Many of those disappointed voters have gone to the internet to vent their frustrations, and there’s a place where many of them gather: the comments sections of JD Crowe’s cartoons.

Crowe has worked professionally as a cartoonist for more than 30 years. He draws an estimated 250 cartoons each year. In all that time–he told CBS 42, he’s never seen anything like this.

“You know, normally, Alabama politics puts the national stuff to shame,” Crowe said, while sketching a caricature of a befuddled ex-Alabama Top Cop Spencer Collier. “You know–as far as pure goofiness? And this year, they’re just trading off with each other.”

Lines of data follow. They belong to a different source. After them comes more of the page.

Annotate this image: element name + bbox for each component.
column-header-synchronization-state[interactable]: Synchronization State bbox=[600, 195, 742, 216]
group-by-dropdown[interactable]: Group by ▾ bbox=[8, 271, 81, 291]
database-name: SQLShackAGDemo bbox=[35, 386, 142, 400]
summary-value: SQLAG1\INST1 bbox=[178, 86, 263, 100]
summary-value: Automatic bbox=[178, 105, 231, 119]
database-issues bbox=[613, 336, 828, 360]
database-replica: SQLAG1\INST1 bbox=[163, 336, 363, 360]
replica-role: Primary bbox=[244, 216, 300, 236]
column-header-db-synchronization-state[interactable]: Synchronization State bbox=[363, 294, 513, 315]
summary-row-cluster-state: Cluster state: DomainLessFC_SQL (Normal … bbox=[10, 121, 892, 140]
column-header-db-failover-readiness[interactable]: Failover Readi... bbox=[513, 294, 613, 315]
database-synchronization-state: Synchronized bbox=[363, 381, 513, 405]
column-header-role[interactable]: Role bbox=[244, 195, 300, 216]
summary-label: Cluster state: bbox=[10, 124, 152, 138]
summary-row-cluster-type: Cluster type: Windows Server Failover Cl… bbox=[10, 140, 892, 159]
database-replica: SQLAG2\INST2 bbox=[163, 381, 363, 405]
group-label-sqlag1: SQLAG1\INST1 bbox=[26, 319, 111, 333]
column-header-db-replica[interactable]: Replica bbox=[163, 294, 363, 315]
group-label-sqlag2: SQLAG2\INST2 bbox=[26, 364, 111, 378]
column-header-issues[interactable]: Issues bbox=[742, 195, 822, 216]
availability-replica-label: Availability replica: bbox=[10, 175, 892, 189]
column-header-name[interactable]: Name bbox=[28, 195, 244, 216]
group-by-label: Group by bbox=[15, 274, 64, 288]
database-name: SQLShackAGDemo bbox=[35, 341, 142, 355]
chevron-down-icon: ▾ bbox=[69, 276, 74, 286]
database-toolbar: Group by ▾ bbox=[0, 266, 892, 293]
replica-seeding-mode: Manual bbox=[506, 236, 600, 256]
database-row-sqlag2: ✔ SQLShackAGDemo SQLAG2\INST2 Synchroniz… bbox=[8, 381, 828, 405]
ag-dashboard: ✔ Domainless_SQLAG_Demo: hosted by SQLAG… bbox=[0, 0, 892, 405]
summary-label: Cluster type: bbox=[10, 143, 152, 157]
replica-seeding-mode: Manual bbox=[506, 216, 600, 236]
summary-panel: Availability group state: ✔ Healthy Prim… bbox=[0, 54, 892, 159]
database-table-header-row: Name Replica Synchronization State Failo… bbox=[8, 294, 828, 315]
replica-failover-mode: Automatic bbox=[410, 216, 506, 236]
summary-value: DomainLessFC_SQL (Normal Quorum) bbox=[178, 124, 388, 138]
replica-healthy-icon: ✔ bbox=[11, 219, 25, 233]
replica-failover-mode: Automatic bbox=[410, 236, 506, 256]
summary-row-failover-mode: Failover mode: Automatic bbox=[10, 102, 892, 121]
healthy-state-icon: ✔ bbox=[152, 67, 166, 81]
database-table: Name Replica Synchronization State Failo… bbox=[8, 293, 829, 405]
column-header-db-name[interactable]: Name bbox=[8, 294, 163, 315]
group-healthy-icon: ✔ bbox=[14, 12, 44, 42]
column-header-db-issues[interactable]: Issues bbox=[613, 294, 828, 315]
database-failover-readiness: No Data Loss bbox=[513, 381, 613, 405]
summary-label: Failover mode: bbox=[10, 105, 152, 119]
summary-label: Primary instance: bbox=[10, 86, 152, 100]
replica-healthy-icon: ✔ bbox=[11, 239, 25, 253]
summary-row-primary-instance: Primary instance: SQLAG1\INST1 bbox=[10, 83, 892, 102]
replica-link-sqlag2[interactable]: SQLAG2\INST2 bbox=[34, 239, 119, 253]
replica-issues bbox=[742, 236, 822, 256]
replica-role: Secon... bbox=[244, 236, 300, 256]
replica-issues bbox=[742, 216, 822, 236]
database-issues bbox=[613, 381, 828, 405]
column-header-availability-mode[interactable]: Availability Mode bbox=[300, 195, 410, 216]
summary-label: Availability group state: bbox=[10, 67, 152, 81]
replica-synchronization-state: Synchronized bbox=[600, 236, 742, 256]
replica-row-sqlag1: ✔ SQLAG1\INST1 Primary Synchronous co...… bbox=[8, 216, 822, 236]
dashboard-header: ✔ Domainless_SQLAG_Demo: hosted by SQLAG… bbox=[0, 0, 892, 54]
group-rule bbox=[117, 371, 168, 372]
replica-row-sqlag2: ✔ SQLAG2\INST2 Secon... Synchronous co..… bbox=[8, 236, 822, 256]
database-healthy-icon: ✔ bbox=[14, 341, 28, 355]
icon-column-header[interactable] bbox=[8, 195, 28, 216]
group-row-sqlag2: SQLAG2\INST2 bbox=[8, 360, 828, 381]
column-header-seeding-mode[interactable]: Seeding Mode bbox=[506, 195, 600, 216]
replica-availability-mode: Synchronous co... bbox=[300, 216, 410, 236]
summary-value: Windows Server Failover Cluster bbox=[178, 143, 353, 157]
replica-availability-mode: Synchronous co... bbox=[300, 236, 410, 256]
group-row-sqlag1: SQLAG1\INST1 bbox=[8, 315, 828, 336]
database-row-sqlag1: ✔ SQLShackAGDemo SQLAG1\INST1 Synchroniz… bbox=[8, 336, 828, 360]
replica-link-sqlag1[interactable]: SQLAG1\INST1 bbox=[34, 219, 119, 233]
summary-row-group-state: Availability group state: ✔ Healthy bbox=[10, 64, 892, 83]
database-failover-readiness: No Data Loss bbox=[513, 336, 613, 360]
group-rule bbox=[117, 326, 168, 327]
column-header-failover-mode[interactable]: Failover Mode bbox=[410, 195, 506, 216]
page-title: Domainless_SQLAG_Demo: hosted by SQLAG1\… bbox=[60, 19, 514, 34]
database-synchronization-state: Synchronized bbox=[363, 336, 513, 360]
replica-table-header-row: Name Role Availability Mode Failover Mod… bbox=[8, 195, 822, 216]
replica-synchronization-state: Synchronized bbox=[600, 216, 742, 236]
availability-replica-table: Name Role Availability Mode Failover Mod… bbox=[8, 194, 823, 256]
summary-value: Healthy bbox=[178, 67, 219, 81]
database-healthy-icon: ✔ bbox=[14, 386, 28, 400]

This election season, CBS42 traveled to Crowe’s office in Mobile to pick his brain about where the country and state have been–and where both could be going–all through his unique artist’s eye.

“I’m just holding a mirror to what’s really going on in this election,” Crowe said. “It’s been harder for me to draw anything more ridiculous than reality.”

Crowe was raised on a farm in Kentucky, and from an early age, his future career took shape.

“I had three things I liked to do,” he said. “I loved to draw, and when I got tired of drawing, I’d go recharge my batteries by going outside and watching pigs eat. I used to love the way they’d sound. But–if you ever watched pigs eat, there’s always one of them that starts acting ugly. I said–well since I’m out here anyway, I may as well be the pig police.”

When Crowe wasn’t drawing or slopping hogs, he’d find other ways to occupy his time.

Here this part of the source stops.